#### Problem to solve:
Reproduce the entries shown below only from the line with "競技規則 (230, 300)" down to the line with "2006 (213, 2377)", keeping both end lines and copying each one exactly.

[Saved data entries]
━━━━
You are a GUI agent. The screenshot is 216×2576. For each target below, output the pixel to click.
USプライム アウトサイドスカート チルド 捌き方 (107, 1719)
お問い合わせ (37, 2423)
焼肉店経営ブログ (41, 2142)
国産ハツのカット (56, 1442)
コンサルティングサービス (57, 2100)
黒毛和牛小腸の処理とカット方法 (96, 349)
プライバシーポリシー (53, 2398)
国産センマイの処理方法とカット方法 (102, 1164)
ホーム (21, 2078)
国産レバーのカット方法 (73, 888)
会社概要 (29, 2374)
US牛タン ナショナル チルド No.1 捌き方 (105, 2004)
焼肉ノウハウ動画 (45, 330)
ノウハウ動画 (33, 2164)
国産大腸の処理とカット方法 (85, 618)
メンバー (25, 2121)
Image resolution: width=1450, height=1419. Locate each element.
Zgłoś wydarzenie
━━━━
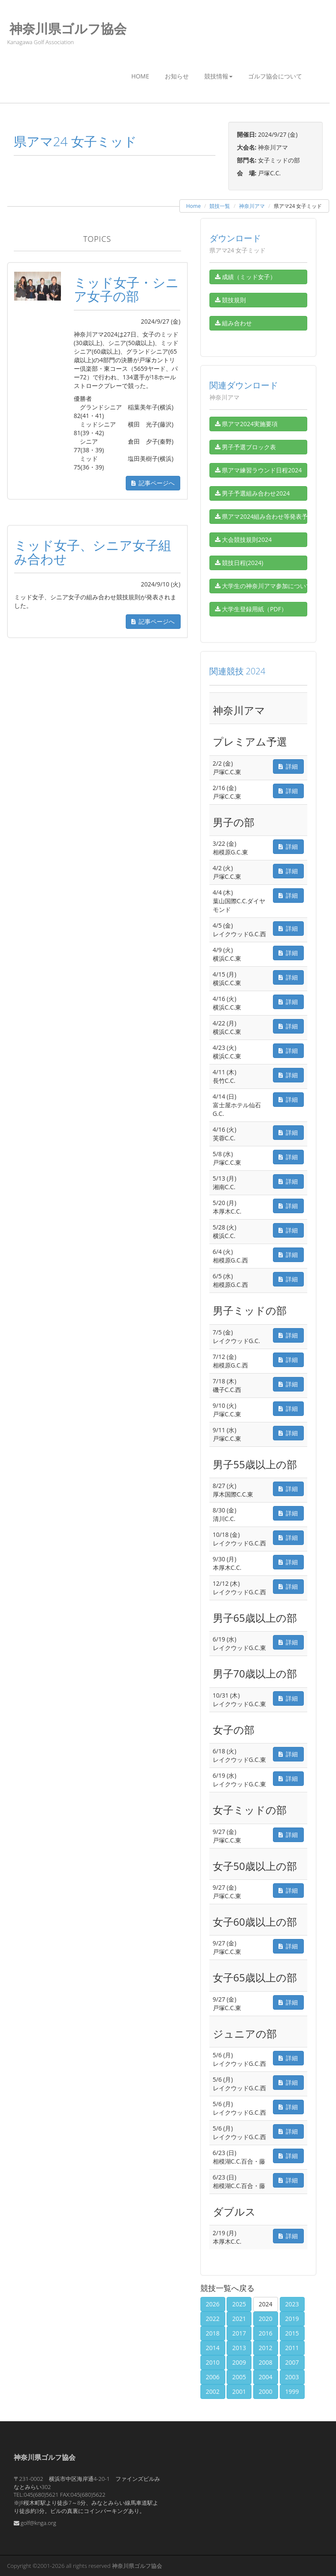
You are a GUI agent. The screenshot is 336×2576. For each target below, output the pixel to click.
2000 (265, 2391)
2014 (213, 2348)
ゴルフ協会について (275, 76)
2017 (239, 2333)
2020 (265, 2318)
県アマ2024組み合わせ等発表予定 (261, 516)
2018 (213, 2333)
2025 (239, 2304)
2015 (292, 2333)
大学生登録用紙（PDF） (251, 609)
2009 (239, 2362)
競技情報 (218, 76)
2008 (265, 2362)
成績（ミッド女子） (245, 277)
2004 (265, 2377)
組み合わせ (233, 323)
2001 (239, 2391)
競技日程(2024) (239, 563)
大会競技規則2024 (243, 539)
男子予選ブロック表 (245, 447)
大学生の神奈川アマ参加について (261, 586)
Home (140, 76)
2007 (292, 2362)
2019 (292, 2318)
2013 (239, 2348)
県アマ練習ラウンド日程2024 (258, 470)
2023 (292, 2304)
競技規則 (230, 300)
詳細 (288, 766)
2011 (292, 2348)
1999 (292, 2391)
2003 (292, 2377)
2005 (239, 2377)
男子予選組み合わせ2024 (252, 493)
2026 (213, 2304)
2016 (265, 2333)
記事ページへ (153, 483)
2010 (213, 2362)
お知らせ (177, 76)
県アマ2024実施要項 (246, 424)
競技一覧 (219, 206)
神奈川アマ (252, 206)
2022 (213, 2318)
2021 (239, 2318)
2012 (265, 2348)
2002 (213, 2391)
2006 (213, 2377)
━━━━
#### Result for this exercise:
競技規則 (230, 300)
詳細 (288, 766)
2011 (292, 2348)
1999 (292, 2391)
2003 (292, 2377)
2005 (239, 2377)
男子予選組み合わせ2024 (252, 493)
2026 (213, 2304)
2016 (265, 2333)
記事ページへ (153, 483)
2010 (213, 2362)
お知らせ (177, 76)
県アマ2024実施要項 (246, 424)
競技一覧 (219, 206)
神奈川アマ (252, 206)
2022 (213, 2318)
2021 (239, 2318)
2012 (265, 2348)
2002 (213, 2391)
2006 (213, 2377)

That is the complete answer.